With such a feature the CPU usage could be better tuned for each hardware involved in the processing and better results could be reached.
Another point to discuss is the number of agents running simultaneously on the same machine. Tests with more than two agents running simultaneously on the same machine were not performed because the scope of this work is to investigate the performance of the
distributed application among several computers, and not to investigate the performance of the computers when running several applications simultaneously.
Additional topics that could be considered in future work include:
• Implementation of different distribution solutions for each of the considered ANN models.
• Adding knowledge representation and communication features to the object agents using for example knowledge communication languages, such as DAML (The DARPA Agent Markup Language - www.daml.org). Agent implementation and communication is not explored here, even though the mobile ANN components are implemented as mobile agents.
• Experiment with other distributed Java development environments such as Aglets (Aglets SDK, IBM 2000) or Sumatra (The Sumatra Project, Arizona University).

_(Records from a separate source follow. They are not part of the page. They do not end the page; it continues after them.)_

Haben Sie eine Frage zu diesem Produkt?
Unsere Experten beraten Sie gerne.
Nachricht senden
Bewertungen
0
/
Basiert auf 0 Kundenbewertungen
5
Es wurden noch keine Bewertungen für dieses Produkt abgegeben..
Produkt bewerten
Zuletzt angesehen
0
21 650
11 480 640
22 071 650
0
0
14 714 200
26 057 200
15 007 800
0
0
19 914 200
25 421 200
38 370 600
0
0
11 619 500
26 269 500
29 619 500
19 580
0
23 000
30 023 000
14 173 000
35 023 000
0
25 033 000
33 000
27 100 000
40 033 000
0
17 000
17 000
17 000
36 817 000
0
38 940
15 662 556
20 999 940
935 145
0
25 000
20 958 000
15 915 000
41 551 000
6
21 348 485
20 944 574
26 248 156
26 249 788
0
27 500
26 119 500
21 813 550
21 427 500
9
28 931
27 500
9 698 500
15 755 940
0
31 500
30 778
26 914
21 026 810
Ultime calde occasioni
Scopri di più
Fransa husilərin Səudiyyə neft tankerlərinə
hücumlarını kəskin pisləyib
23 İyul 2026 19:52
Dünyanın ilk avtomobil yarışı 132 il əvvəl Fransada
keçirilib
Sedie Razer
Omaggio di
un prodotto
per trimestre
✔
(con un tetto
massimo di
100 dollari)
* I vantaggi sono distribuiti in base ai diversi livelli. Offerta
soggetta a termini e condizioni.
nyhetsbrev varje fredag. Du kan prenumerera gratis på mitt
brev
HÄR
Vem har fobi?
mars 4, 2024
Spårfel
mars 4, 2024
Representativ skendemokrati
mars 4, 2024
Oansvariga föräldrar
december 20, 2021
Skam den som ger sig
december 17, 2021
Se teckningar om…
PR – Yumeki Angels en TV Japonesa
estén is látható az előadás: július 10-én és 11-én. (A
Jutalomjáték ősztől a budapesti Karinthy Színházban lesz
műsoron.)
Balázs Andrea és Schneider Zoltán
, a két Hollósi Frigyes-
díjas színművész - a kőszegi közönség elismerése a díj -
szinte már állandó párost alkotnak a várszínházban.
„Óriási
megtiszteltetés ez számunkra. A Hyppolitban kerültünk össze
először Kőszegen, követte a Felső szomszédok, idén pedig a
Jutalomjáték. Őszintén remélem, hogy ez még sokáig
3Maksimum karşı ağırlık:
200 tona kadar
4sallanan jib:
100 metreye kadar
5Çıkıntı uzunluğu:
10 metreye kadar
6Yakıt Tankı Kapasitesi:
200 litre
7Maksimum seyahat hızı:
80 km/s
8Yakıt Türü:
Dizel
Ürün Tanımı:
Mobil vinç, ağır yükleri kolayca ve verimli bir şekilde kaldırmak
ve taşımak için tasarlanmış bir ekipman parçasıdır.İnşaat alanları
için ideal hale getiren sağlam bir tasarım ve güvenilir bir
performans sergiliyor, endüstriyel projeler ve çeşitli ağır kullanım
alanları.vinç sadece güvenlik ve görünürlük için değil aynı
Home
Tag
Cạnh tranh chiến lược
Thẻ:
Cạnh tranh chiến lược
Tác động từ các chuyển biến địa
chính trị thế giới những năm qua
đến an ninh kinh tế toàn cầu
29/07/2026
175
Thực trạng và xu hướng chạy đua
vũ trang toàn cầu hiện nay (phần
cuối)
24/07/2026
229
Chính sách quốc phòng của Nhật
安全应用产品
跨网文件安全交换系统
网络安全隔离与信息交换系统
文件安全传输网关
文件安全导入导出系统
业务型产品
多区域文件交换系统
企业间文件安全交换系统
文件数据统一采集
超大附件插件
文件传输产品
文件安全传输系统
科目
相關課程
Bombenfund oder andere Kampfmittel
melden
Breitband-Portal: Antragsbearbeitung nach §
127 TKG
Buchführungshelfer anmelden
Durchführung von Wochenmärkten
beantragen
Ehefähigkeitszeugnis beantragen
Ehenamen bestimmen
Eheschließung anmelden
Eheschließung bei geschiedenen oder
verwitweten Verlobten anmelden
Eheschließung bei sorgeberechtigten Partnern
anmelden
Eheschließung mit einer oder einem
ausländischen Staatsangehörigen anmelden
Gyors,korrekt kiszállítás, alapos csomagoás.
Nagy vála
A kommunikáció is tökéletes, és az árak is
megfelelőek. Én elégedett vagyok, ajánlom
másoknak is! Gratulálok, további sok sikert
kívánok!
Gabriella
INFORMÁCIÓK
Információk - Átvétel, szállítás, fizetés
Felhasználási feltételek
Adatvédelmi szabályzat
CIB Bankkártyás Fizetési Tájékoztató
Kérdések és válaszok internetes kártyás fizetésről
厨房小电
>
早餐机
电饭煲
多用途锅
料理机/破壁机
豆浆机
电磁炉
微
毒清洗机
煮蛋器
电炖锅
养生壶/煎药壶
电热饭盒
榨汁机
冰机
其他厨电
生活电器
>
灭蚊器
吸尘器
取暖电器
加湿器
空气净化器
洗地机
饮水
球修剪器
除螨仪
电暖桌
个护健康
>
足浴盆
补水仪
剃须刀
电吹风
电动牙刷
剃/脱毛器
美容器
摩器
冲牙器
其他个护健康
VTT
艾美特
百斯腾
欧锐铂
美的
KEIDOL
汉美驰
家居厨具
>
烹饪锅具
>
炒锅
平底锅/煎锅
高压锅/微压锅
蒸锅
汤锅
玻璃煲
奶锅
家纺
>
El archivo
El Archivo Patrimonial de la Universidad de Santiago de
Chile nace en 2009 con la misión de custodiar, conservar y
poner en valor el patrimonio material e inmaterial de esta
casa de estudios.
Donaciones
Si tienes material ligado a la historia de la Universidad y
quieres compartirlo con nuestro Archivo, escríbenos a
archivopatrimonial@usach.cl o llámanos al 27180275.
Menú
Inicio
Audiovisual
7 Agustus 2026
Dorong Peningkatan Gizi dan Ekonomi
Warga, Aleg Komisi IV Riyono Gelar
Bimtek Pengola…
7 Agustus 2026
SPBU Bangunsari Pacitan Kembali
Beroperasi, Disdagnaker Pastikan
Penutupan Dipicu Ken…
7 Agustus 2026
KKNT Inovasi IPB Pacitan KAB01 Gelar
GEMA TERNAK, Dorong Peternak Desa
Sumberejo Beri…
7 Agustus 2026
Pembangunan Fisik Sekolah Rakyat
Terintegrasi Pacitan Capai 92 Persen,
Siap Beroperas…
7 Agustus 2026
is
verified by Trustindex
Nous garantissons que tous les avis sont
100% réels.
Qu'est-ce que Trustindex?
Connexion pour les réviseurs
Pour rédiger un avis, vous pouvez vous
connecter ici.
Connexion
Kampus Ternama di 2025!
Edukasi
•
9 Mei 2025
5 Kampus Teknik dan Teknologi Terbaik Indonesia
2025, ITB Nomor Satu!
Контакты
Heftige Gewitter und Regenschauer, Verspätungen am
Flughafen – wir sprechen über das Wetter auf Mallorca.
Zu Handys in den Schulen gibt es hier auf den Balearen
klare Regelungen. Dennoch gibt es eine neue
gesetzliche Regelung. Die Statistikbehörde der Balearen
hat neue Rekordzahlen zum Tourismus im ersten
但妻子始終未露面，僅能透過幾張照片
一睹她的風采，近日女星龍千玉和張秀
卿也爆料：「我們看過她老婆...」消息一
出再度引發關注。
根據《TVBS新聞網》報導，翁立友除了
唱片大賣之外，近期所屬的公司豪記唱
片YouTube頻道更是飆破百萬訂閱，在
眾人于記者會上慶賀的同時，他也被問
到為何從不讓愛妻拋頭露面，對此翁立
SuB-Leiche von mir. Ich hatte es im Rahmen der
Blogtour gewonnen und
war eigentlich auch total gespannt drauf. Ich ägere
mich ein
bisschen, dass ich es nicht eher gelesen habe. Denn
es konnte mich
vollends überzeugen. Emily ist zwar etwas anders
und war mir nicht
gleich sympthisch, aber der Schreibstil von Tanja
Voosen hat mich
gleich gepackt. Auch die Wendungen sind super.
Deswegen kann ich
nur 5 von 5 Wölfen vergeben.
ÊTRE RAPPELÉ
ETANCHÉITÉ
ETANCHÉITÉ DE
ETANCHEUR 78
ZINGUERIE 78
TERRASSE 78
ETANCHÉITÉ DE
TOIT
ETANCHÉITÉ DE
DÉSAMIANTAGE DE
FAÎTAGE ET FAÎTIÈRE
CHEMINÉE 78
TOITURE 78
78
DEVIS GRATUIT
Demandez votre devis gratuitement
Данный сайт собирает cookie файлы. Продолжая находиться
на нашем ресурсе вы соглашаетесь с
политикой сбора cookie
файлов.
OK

6 O p t i m i z a t i o n s o f t h e C o m b i n a t o r i a l N e u r a l M o d e l
The CNM model is explained in detail in Chapter 2. Along this work, complementary information about its implementation on the CANN framework is provided. The implementation of the CANN CNM component core construction principles is explained in Chapter 3 and a parallel solution is presented in Chapter 4. Besides implementing parallelism specific to the CNM model, this work dedicated to introduce and implement significant optimizations for its algorithm. This chapter presents the optimizations and empiric results of its application. The most important optimization aims at taming combinatorial explosion, which is the main problem inherent to this model.